Daniel Gomes: Arquivo.pt – memorial and other goodies

Arquivo.pt – Fundação para a Ciência e a Tecnologia

Arquivo.pt is a research infrastructure that preserves information gathered from the web since 1996 and provides public online services to explore this historical data. Arquivo.pt contains over 4 billion pages collected from 14 million websites in several languages and provides user interfaces in English. In 2018, Arquivo.pt received over 170 000 users and 78% of them were originated outside of Portugal. Despite focusing on the preservation of the Portuguese web, Arquivo.pt has the inherent mission of serving the scientific community, thus it also preserves selected international websites. The search and access services over the archived data are stable since 2016. This presentation will highlight the main innovations performed during the past 3 years to develop new services and expand the user community.

Efforts were focused on developing added-value features that would extend the utility of Arquivo.pt to new usage scenarios such as robustify.arquivo.pt, that was based on René Voorburg robustify.js project, or the Arquivo.pt Memorial.

Robustify.arquivo.pt is a mechanism that automatically fixes broken links in web pages. When a broken link is detected, it provides web users the option to access a previous version of the linked web page that was preserved by a web archive. Webmasters just need to add one single line of code to benefit from this feature on their websites and stop worrying about fixing the numerous broken links that arise among their older pages.

There are websites that are no longer updated with new content but have to be kept online because they provide important information, such as websites that document finished projects. However, the cost of maintaining these stale websites increases over time due to the obsolescence of the technologies that support them and that very often causes dangerous security vulnerabilities. The Arquivo.pt Memorial offers high-quality preservation of websites’ content with the possibility of maintaining their original domains. For example, UMIC – Knowledge Society Agency was a public institute that existed from January 2005 to February 2012 and its website was deactivated in 2017. However, its official domain www.english.umic.pt remains active but references a version preserved in Arquivo.pt.
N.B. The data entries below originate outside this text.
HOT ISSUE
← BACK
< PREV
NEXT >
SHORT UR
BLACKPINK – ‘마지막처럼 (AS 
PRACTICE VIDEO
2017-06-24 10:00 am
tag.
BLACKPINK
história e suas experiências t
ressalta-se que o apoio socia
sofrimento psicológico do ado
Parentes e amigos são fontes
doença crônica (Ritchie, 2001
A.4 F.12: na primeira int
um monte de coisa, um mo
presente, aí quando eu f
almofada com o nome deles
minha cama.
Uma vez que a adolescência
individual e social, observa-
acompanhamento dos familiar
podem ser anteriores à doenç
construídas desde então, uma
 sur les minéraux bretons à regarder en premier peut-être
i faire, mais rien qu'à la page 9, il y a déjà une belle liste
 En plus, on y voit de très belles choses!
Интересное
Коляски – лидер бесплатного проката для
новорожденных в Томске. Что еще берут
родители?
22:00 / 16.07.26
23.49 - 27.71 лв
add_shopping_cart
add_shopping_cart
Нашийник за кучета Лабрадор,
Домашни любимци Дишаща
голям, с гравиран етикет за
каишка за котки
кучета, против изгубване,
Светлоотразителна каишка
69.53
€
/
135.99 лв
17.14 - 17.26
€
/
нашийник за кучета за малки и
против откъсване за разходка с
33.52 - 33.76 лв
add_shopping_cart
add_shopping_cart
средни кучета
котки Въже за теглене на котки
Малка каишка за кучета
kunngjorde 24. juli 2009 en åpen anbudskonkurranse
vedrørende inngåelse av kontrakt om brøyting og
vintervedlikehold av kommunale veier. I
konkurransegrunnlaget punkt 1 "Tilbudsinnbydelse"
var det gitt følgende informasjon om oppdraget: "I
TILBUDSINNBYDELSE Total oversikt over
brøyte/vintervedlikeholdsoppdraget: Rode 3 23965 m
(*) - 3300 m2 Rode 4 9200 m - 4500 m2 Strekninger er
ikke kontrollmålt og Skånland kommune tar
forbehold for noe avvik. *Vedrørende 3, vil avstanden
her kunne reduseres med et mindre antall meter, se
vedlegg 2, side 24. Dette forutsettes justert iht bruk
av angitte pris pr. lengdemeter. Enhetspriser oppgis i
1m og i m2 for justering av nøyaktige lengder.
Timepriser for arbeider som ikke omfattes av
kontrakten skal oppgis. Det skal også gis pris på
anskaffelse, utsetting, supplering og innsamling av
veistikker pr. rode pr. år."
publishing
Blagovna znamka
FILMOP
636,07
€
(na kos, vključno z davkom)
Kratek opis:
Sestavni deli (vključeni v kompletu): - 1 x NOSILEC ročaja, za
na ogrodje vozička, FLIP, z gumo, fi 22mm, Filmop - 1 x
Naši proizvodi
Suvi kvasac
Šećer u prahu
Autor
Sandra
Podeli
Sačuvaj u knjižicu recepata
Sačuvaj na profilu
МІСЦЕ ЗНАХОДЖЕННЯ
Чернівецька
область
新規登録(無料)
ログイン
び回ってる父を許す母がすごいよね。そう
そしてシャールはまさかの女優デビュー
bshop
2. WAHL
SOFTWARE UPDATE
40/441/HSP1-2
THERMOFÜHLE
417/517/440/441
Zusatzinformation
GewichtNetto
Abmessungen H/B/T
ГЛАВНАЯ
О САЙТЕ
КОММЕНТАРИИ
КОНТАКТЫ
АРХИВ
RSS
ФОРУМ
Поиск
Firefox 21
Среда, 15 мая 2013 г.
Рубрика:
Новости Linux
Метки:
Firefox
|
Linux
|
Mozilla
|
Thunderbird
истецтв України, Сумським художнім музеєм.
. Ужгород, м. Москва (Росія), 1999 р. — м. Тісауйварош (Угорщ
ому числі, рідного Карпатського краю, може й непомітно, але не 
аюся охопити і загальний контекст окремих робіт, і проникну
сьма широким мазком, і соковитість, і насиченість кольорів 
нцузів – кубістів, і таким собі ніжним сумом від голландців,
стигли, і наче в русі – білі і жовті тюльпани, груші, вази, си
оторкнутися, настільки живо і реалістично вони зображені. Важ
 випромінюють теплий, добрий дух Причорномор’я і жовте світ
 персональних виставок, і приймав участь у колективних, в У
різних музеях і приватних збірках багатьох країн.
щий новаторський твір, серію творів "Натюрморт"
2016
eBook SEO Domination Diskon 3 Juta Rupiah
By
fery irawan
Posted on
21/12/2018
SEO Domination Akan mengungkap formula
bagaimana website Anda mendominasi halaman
The strategy adopted to extend the user community focused on stimulating training among power users so that they become disseminators of Arquivo.pt among their own communities. A training program about web preservation was put in place (arquivo.pt/training) with the objective of raising awareness to the importance of preserving online digital heritage. In 2018, we launched our first training activity for an international audience with a tutorial named “Research the Past Web using Web archives” as part of the TPDL conference. At the same time, other dissemination activities were performed such as the production of training videos, dynamization of social network channels by posting links to web-archived pages related to a calendar of national and international celebrations, creation of collaborative collections (e.g. national elections) and a public exhibition of posters that highlight historical web pages.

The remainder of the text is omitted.